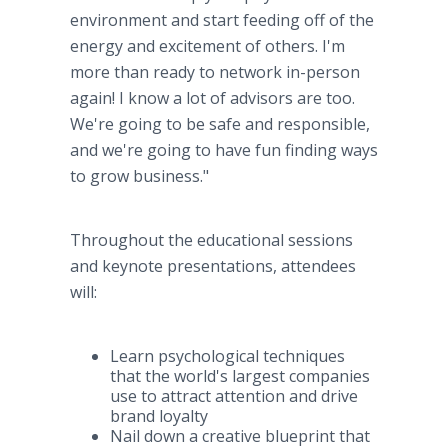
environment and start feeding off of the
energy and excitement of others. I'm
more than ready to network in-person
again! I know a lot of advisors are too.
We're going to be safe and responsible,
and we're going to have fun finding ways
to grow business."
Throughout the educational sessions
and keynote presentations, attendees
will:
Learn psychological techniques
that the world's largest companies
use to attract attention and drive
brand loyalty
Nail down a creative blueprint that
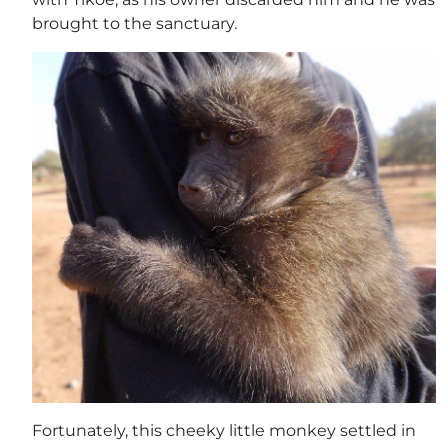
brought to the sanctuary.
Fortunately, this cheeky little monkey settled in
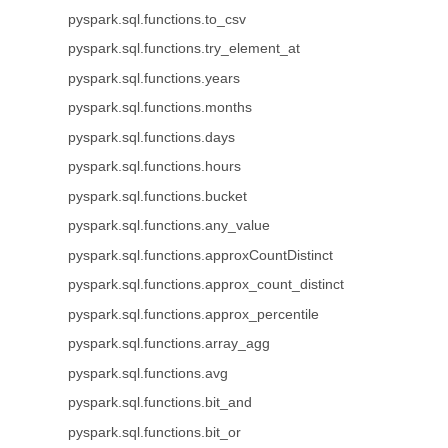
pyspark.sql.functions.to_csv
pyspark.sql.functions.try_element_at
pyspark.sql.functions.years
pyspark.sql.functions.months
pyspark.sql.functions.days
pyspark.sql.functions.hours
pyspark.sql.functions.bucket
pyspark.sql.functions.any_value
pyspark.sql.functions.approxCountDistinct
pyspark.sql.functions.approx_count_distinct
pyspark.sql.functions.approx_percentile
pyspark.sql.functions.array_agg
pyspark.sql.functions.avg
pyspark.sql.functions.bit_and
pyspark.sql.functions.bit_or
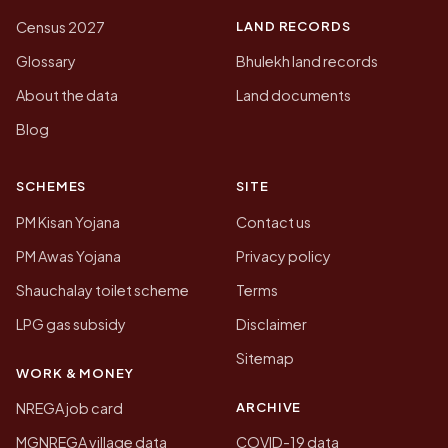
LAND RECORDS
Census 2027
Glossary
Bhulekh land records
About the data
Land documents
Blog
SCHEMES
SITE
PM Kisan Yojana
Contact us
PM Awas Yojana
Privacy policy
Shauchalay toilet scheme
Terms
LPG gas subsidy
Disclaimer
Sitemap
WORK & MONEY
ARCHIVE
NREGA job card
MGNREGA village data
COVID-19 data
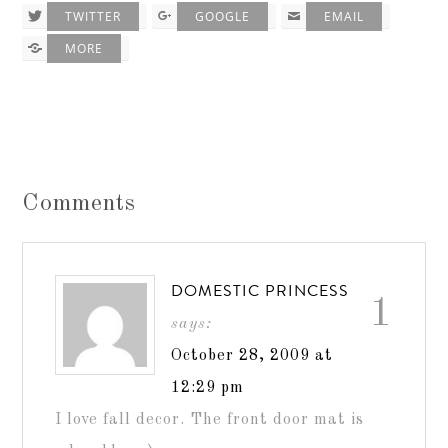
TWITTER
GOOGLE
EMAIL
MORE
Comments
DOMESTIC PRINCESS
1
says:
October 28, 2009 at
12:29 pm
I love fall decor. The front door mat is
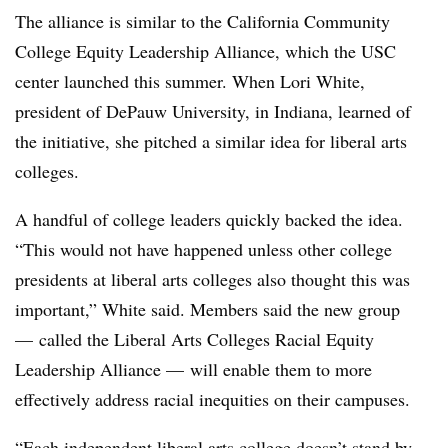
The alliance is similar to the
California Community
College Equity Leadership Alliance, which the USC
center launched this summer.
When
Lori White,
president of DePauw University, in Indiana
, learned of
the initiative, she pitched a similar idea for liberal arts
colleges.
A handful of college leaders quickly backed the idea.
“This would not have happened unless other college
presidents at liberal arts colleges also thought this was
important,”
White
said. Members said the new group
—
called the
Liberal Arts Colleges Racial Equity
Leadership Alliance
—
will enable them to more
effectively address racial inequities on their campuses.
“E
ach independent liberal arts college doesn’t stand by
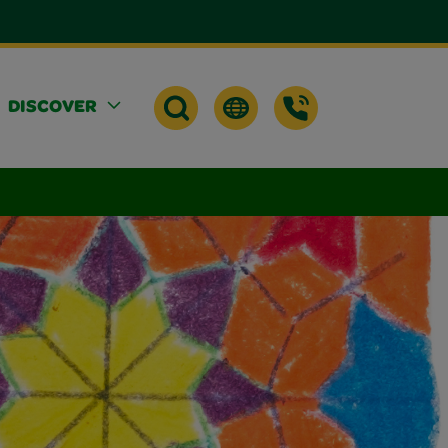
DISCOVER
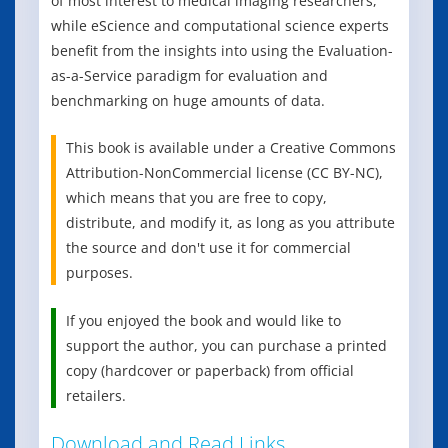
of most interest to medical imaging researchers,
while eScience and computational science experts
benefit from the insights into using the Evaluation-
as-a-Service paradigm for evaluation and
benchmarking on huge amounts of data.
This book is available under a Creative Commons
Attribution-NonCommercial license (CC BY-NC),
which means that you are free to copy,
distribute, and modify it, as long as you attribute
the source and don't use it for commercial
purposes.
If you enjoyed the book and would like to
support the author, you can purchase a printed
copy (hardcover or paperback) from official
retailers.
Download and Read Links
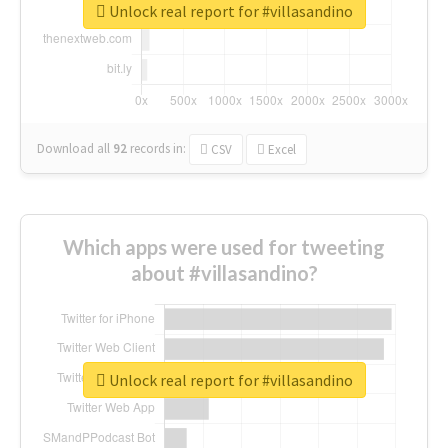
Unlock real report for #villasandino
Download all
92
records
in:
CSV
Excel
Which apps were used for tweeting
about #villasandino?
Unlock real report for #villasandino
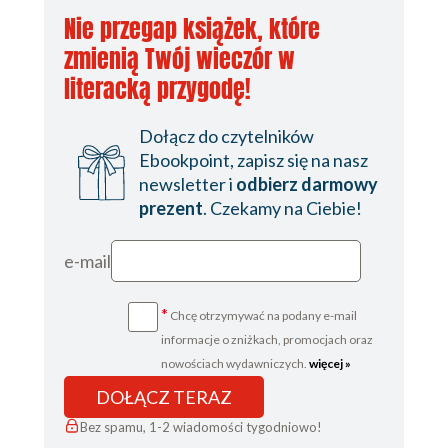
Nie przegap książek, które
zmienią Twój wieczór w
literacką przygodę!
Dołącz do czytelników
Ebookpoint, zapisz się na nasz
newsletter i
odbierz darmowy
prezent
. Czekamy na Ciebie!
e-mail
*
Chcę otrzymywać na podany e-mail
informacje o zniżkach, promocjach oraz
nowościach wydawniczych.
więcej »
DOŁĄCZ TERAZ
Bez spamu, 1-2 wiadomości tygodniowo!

WHAT THE TASK REQUIRES: What is needed is an exact repeat of the records, with every picture left out.

PROBLEM SOLUTION:
environment and start feeding off of the
energy and excitement of others. I'm
more than ready to network in-person
again! I know a lot of advisors are too.
We're going to be safe and responsible,
and we're going to have fun finding ways
to grow business."
Throughout the educational sessions
and keynote presentations, attendees
will:
Learn psychological techniques
that the world's largest companies
use to attract attention and drive
brand loyalty
Nail down a creative blueprint that
brought to the sanctuary.
Fortunately, this cheeky little monkey settled in
pyspark.sql.functions.to_csv
pyspark.sql.functions.try_element_at
pyspark.sql.functions.years
pyspark.sql.functions.months
pyspark.sql.functions.days
pyspark.sql.functions.hours
pyspark.sql.functions.bucket
pyspark.sql.functions.any_value
pyspark.sql.functions.approxCountDistinct
pyspark.sql.functions.approx_count_distinct
pyspark.sql.functions.approx_percentile
pyspark.sql.functions.array_agg
pyspark.sql.functions.avg
pyspark.sql.functions.bit_and
pyspark.sql.functions.bit_or
LAND RECORDS
Census 2027
Glossary
Bhulekh land records
About the data
Land documents
Blog
SCHEMES
SITE
PM Kisan Yojana
Contact us
PM Awas Yojana
Privacy policy
Shauchalay toilet scheme
Terms
LPG gas subsidy
Disclaimer
Sitemap
WORK & MONEY
ARCHIVE
NREGA job card
MGNREGA village data
COVID-19 data
TWITTER
GOOGLE
EMAIL
MORE
Comments
DOMESTIC PRINCESS
1
says:
October 28, 2009 at
12:29 pm
I love fall decor. The front door mat is
The alliance is similar to the
California Community
College Equity Leadership Alliance, which the USC
center launched this summer.
When
Lori White,
president of DePauw University, in Indiana
, learned of
the initiative, she pitched a similar idea for liberal arts
colleges.
A handful of college leaders quickly backed the idea.
“This would not have happened unless other college
presidents at liberal arts colleges also thought this was
important,”
White
said. Members said the new group
—
called the
Liberal Arts Colleges Racial Equity
Leadership Alliance
—
will enable them to more
effectively address racial inequities on their campuses.
“E
ach independent liberal arts college doesn’t stand by
DISCOVER
of most interest to medical imaging researchers,
while eScience and computational science experts
benefit from the insights into using the Evaluation-
as-a-Service paradigm for evaluation and
benchmarking on huge amounts of data.
This book is available under a Creative Commons
Attribution-NonCommercial license (CC BY-NC),
which means that you are free to copy,
distribute, and modify it, as long as you attribute
the source and don't use it for commercial
purposes.
If you enjoyed the book and would like to
support the author, you can purchase a printed
copy (hardcover or paperback) from official
retailers.
Download and Read Links
Unlock real report for #villasandino
Download all
92
records
in:
CSV
Excel
Which apps were used for tweeting
about #villasandino?
Unlock real report for #villasandino
Nie przegap książek, które
zmienią Twój wieczór w
literacką przygodę!
Dołącz do czytelników
Ebookpoint, zapisz się na nasz
newsletter i
odbierz darmowy
prezent
. Czekamy na Ciebie!
e-mail
*
Chcę otrzymywać na podany e-mail
informacje o zniżkach, promocjach oraz
nowościach wydawniczych.
więcej »
DOŁĄCZ TERAZ
Bez spamu, 1-2 wiadomości tygodniowo!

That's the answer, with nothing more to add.